Unity, Perseverance, and Hope

Oy, oy, oy—what a week of pain, of violence, of suffering we have just witnessed. The news and social media have been covered with intense, terrifying images. There is so much to say, so much to feel, so much support deeply needed in Israel and in our community at home. I have been grateful to gather with some of you earlier this week, providing some of that for one another.

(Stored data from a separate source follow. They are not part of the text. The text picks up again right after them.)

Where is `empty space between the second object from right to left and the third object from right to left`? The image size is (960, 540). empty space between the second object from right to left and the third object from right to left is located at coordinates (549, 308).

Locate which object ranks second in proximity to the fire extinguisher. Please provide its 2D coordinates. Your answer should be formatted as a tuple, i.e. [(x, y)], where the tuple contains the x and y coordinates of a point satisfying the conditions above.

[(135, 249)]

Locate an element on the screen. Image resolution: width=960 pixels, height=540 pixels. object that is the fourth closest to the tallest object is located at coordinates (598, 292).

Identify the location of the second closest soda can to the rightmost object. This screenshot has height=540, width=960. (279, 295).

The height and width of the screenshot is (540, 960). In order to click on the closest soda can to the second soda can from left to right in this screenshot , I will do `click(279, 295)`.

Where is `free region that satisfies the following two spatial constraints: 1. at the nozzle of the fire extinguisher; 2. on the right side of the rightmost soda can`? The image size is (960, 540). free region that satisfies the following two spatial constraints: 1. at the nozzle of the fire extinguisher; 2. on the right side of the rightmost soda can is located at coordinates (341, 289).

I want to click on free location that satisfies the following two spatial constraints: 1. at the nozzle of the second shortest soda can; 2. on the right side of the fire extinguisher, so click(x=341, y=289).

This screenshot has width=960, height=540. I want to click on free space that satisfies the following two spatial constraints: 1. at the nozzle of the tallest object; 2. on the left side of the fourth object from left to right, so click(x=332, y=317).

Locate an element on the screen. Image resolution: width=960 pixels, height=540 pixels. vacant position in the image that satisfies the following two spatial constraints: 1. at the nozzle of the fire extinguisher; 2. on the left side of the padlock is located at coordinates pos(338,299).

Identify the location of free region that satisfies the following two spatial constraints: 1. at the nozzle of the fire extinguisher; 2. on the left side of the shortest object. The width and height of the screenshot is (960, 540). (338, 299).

This week, we read parashat B’reishit, the first chapters of Genesis. Sukkot and the High Holy Days are behind us; our ancient calendar tells us it is a time of new beginnings. We read in parashat B’reishit this weekend about the creation of humanity, a beautiful metaphor that teaches that all humans are created in God’s image. We learn about the first humans, who live in the garden of Eden, blissfully unaware of the complications of being human. What a beautiful story to begin our year!

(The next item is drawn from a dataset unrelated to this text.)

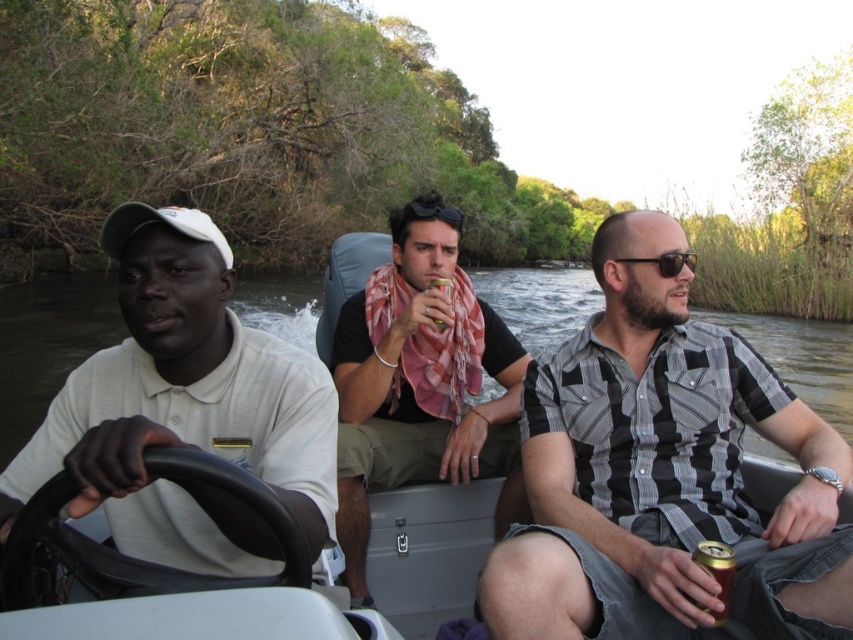 Based on the scene description, where is the smooth plastic boat at center located in terms of its 2D coordinates?

The smooth plastic boat at center is located at the 2D coordinates of point (428,552).

You are a drone operator trying to capture a photo of the smooth plastic boat at center and sunglasses at center from above. What is the minimum distance your drone needs to fly to ensure both objects are in frame?

The smooth plastic boat at center and sunglasses at center are 23.96 meters apart, so the drone needs to fly at least 23.96 meters away to capture both in the frame.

I had hoped to use this d’var Torah to introduce myself, to share that I’ll be at JCP one day a week this upcoming year, and to say how much I look forward to seeing you at Shabbat, b’nai mitzvahs, and other community celebrations. 

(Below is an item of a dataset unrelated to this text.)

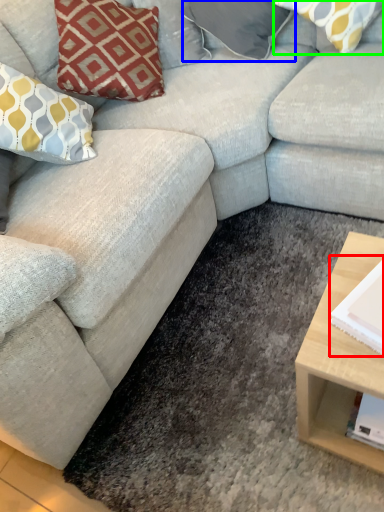 Question: Which is farther away from magazine (highlighted by a red box)? pillow (highlighted by a blue box) or pillow (highlighted by a green box)?

Choices:
 (A) pillow
 (B) pillow

Answer: (A)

And yet, the beginning that we face this year is not the beginning that we would have chosen. Hamas decided that it would be the beginning of terrible violence, an attack on Israel different from anything we have seen in the past 50 years. We, across the world, watched as our precious homeland was attacked by an internationally recognized military group who does not want peace. Family members and friends are called up from the army reserves. Others were forced from their homes, their streets, murdered or kidnapped. Others remain at home, trying to create a semblance of normalcy for their children, despite schools being closed and activities canceled. 

Indeed, we are far from Eden, the fertile garden where the first humans lived in blissful innocence. The Jewish state has a long and complicated road ahead. 

So what is there for us? 

The Rabbi of Kotzk, who lived in Poland from 1787-1859, was famous for saying “Jews don’t despair.” Indeed, we have thousands of years of inherited Jewish wisdom to lean on. We are storytellers: 

When the first humans had to leave the garden of Eden and learned the price of knowledge, we told the story. 

When our people was oppressed by the Pharoah, we asked God for help, supported human leaders (Moses, Aaron and Miriam), found our way out, and then told the story. 

When we experienced the destruction of our Holiest place, the Temple, we told the story and re-envisioned what Jewish life could look like. 

So, too, is our task: to support one another so that we can tell the story. A story of unity, perseverance, hope—Hatikvah, and ultimately: peace.